The load mix did not seem to impact the disk utilization numbers, and vol0 was your typical small installation 3-disk setup.  Wondering why the utilization was so high, I resorted to poking my head into the shell on the problematic node, and gathering some data with vmstat -s:

sadnode-01% vmstat -s
2384195110 cpu context switches
2722466877 device interrupts
3104969435 software interrupts
1867337226 traps
4090014302 system calls
    63344 kernel threads created
  3827554  fork() calls
  1088783 vfork() calls
        0 rfork() calls
   111503 swap pager pageins
   268359 swap pager pages paged in
    90417 swap pager pageouts
   271672 swap pager pages paged out
   744212 vnode pager pageins
  1955211 vnode pager pages paged in
        0 vnode pager pageouts
        0 vnode pager pages paged out
   469164 page daemon wakeups
458176247 pages examined by the page daemon
 
Compared to another cluster, the pageins and pageouts certainly seemed excessive, as well as the work the page daemon was doing:

happynode-01% vmstat -s
2061309073 cpu context switches
3391879346 device interrupts
2611757802 software interrupts
3300814929 traps
3599776707 system calls
   343228 kernel threads created
 21972759  fork() calls
  9041120 vfork() calls
        0 rfork() calls
     2712 swap pager pageins
     9542 swap pager pages paged in
     2968 swap pager pageouts
    13830 swap pager pages paged out
    55276 vnode pager pageins
   322421 vnode pager pages paged in
        0 vnode pager pageouts
        0 vnode pager pages paged out
    17243 page daemon wakeups
458176247 pages examined by the page daemon

 Since ONTAP is a highly specialized BSD variant, and since I know a little something about Unix, I started to suspect a memory shortfall on sadnode-01, leading to excessive page scanning and paging activity, which in turn would tend to bump up utilization numbers.  In other words, a classic Unix memory shortfall issue.

However, Netapp offers no method (that I know of) for tuning the VM subsystem either from the systemshell or from ONTAP, and any modifications you might make will cause Netapp support to at least raise an eyebrow.  

Seemingly unrelated at first, I also noticed from perfstat and autosupport logs that vol0 was suffering from a moderate amount of block fragmentation.  Latency on vol0 was not excessive, but it was notably higher (>28ms) than it should have been on a typical FAS3240 root volume.  While there may have been a memory shortfall, there was also a structural inefficiency in being able to use regular paging mechanisms to cope with that shortfall.  

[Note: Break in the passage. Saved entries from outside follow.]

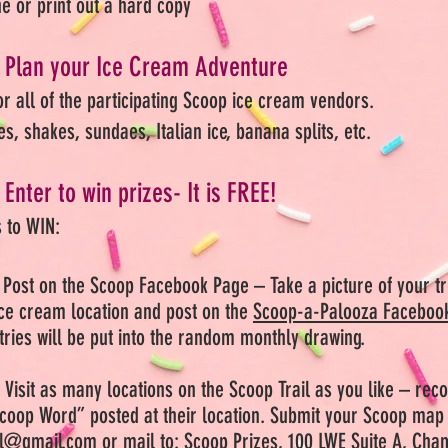
ne or print out a hard copy
Plan your Ice Cream Adventure
or all of the participating Scoop ice cream vendors.
es, shakes, sundaes, Italian ice, banana splits, etc.
Enter to win prizes- It is FREE!
 to WIN:
Post on the Scoop Facebook Page – Take a picture of your tr
 ice cream location and post on the
Scoop-a-Palooza Facebook
ntries will be put into the random monthly drawing.
:
Visit as many locations on the Scoop Trail as you like – rec
coop Word” posted at their location. Submit your Scoop map 
il@gmail.com
or mail to: Scoop Prizes, 100 LWE Suite A, Cha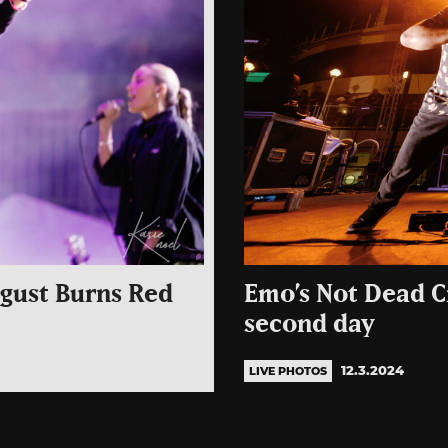
gust Burns Red
Emo’s Not Dead Cr
second day
12.3.2024
LIVE PHOTOS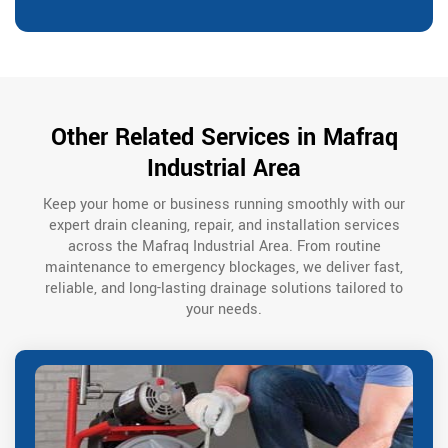
Other Related Services in Mafraq
Industrial Area
Keep your home or business running smoothly with our
expert drain cleaning, repair, and installation services
across the Mafraq Industrial Area. From routine
maintenance to emergency blockages, we deliver fast,
reliable, and long-lasting drainage solutions tailored to
your needs.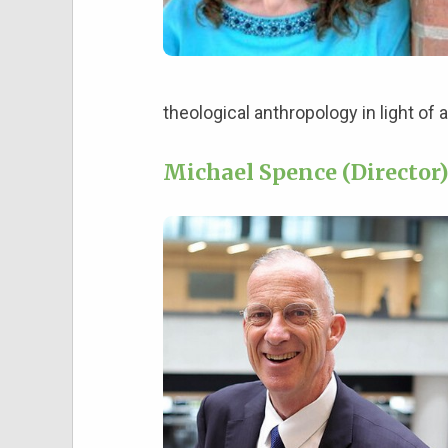
theological anthropology in light of a
Michael Spence (Director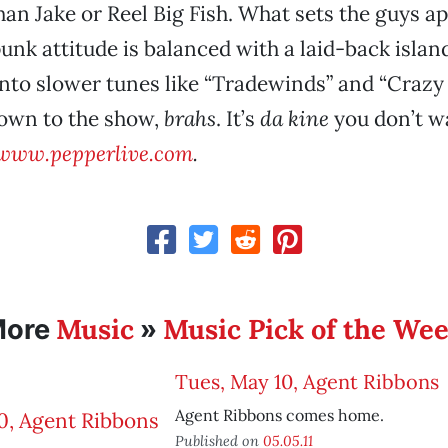
an Jake or Reel Big Fish. What sets the guys apa
punk attitude is balanced with a laid-back islan
nto slower tunes like “Tradewinds” and “Crazy 
own to the show,
brahs
. It’s
da kine
you don’t w
www.pepperlive.com
.
Music
Music Pick of the We
More
»
Tues, May 10, Agent Ribbons
Agent Ribbons comes home.
Published on
05.05.11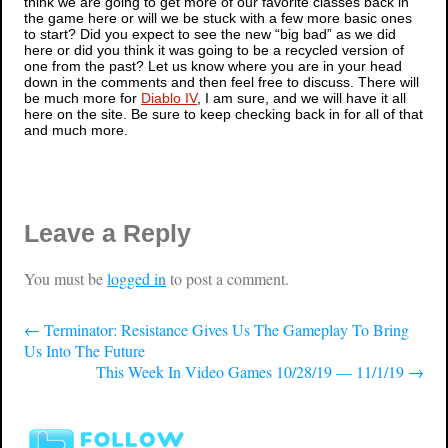
think we are going to get more of our favorite classes back in
the game here or will we be stuck with a few more basic ones
to start? Did you expect to see the new “big bad” as we did
here or did you think it was going to be a recycled version of
one from the past? Let us know where you are in your head
down in the comments and then feel free to discuss. There will
be much more for
Diablo IV
, I am sure, and we will have it all
here on the site. Be sure to keep checking back in for all of that
and much more.
Leave a Reply
You must be
logged in
to post a comment.
←
Terminator: Resistance Gives Us The Gameplay To Bring
Us Into The Future
This Week In Video Games 10/28/19 — 11/1/19
→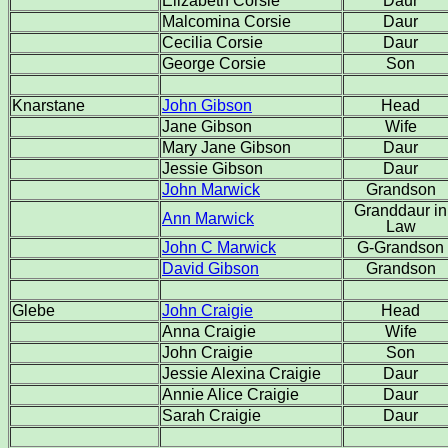
Elizabeth Corsie
Daur
Malcomina Corsie
Daur
Cecilia Corsie
Daur
George Corsie
Son
Knarstane
John Gibson
Head
Jane Gibson
Wife
Mary Jane Gibson
Daur
Jessie Gibson
Daur
John Marwick
Grandson
Granddaur in
Ann Marwick
Law
John C Marwick
G-Grandson
David Gibson
Grandson
Glebe
John Craigie
Head
Anna Craigie
Wife
John Craigie
Son
Jessie Alexina Craigie
Daur
Annie Alice Craigie
Daur
Sarah Craigie
Daur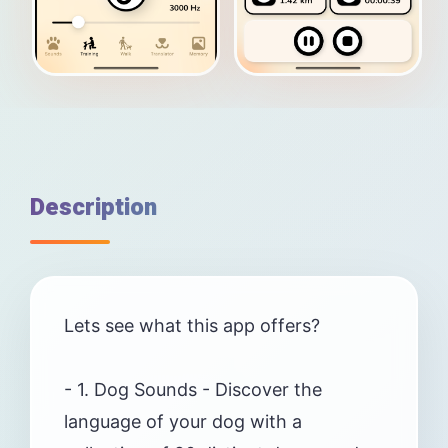
Description
Lets see what this app offers?
- 1. Dog Sounds - Discover the
language of your dog with a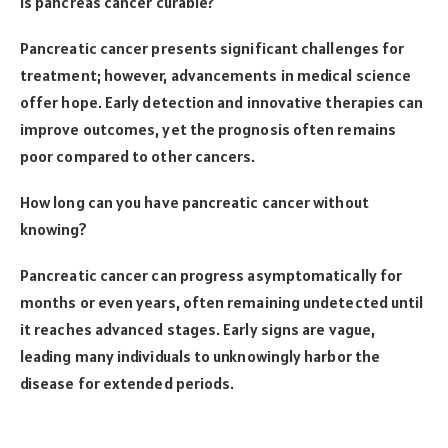
Is pancreas cancer curable?
Pancreatic cancer presents significant challenges for
treatment; however, advancements in medical science
offer hope. Early detection and innovative therapies can
improve outcomes, yet the prognosis often remains
poor compared to other cancers.
How long can you have pancreatic cancer without
knowing?
Pancreatic cancer can progress asymptomatically for
months or even years, often remaining undetected until
it reaches advanced stages. Early signs are vague,
leading many individuals to unknowingly harbor the
disease for extended periods.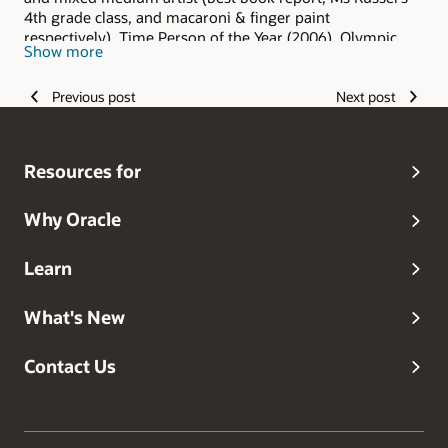
4th grade class, and macaroni & finger paint
respectively), Time Person of the Year (2006), Olympic
Show more
hopeful (and I keep hoping), Grammy Award winner
(grandma always said I was the best), and head dog
Previous post
Next post
walker.
Resources for
Why Oracle
Learn
What's New
Contact Us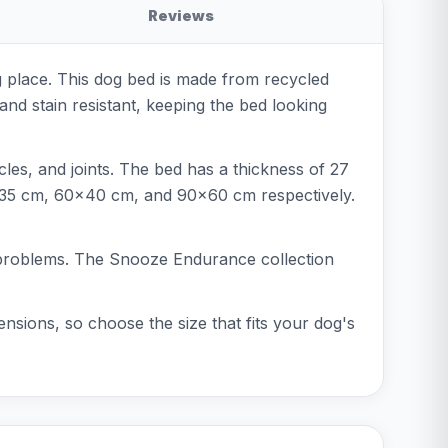
Reviews
 place. This dog bed is made from recycled
nd stain resistant, keeping the bed looking
les, and joints. The bed has a thickness of 27
x35 cm, 60x40 cm, and 90x60 cm respectively.
nt problems. The Snooze Endurance collection
nsions, so choose the size that fits your dog's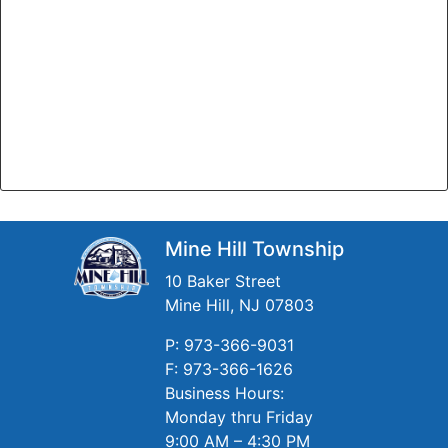
Mine Hill Township
10 Baker Street
Mine Hill, NJ 07803
P: 973-366-9031
F: 973-366-1626
Business Hours:
Monday thru Friday
9:00 AM – 4:30 PM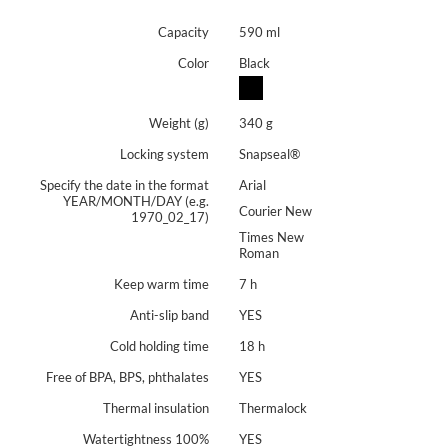
Capacity
590 ml
Color
Black
Weight (g)
340 g
Locking system
Snapseal®
Specify the date in the format
Arial
YEAR/MONTH/DAY (e.g.
Courier New
1970_02_17)
Times New
Roman
Keep warm time
7 h
Anti-slip band
YES
Cold holding time
18 h
Free of BPA, BPS, phthalates
YES
Thermal insulation
Thermalock
Watertightness 100%
YES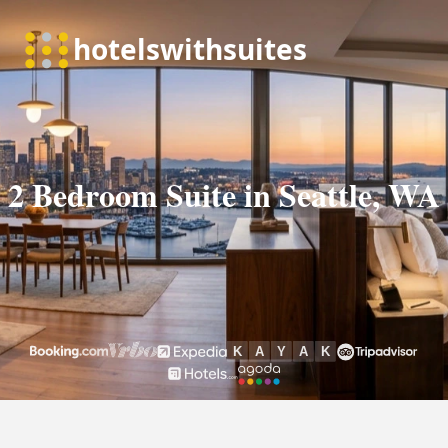
2 Bedroom Suite in Seattle, WA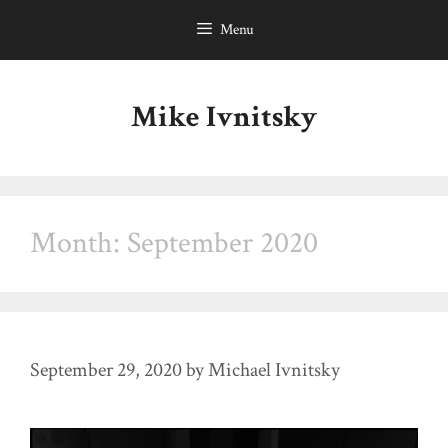
Skip
Menu
to
content
Mike Ivnitsky
Month:
September 2020
September 29, 2020
by
Michael Ivnitsky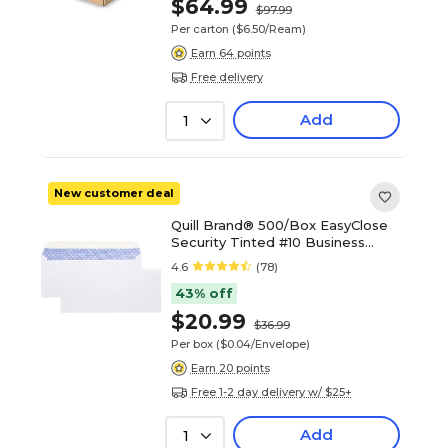
$64.99
$97.99
Per carton
($6.50/Ream)
Earn 64 points
Free delivery
Add
1
New customer deal
Quill Brand® 500/Box EasyClose
Security Tinted #10 Business
Envelope, 4-1/8" x 9-1/2", White
4.6
(78)
(3016453)
43% off
$20.99
$36.99
Per box
($0.04/Envelope)
Earn 20 points
Free 1-2 day delivery w/ $25+
Add
1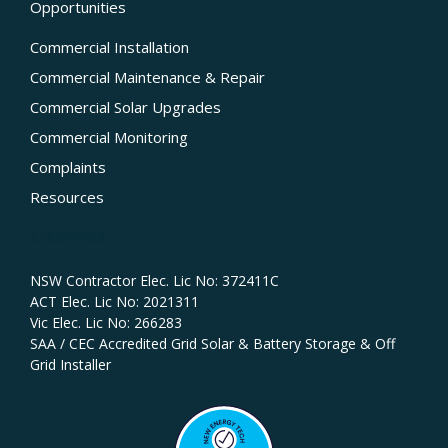
Opportunities
Commercial Installation
Commercial Maintenance & Repair
Commercial Solar Upgrades
Commercial Monitoring
Complaints
Resources
Licences
NSW Contractor Elec. Lic No: 372411C‍
ACT Elec. Lic No: 2021311
Vic Elec. Lic No: 266283
SAA / CEC Accredited Grid Solar & Battery Storage & Off
Grid Installer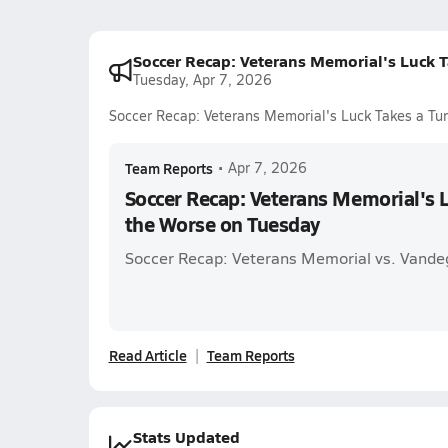
Soccer Recap: Veterans Memorial's Luck T
Tuesday, Apr 7, 2026
Soccer Recap: Veterans Memorial's Luck Takes a Tur
Team Reports
•
Apr 7, 2026
Soccer Recap: Veterans Memorial's L
the Worse on Tuesday
Soccer Recap: Veterans Memorial vs. Vandeg
Read Article
Team Reports
Stats Updated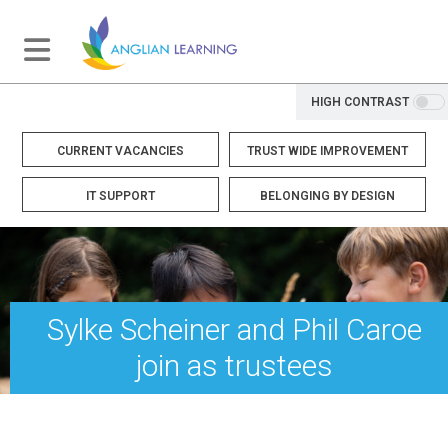
HIGH CONTRAST
CURRENT VACANCIES
TRUST WIDE IMPROVEMENT
IT SUPPORT
BELONGING BY DESIGN
Sylke Scheiner and Phil Caroe
join as trustees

By default, ONTAP runs reallocation scans on vol0, which means it attempts to optimize the layout of blocks on vol0 to maximize performance.  As a background process, ONTAP is able to do this on the fly, by automated scheduling.  Sometimes, reallocation never finishes within the allotted time, or simply gets preempted.  The solution is to run the reallocate manually, preferably during off-peak hours.  It is non-disruptive, but it does add some overhead.  On a misbehaving node, run:

cluster::> set -priv diag
cluster::*> system node -node sadnode-01
sadnode-01> reallocate start -o -p /vol/vol0

 This will perform the reallocation, and should take care of the hot spindle problem.  In my real-world example, latency dropped to <10ms and vol0 utilization returned to a typical 5-15%, depending on cluster workload.  I still suspect there is a memory shortfall issue, and perhaps a problem in the underlying swap/paging configuration of ONTAP.  Further investigation is warranted, but for the time being, remember this if you ever run into similar issues.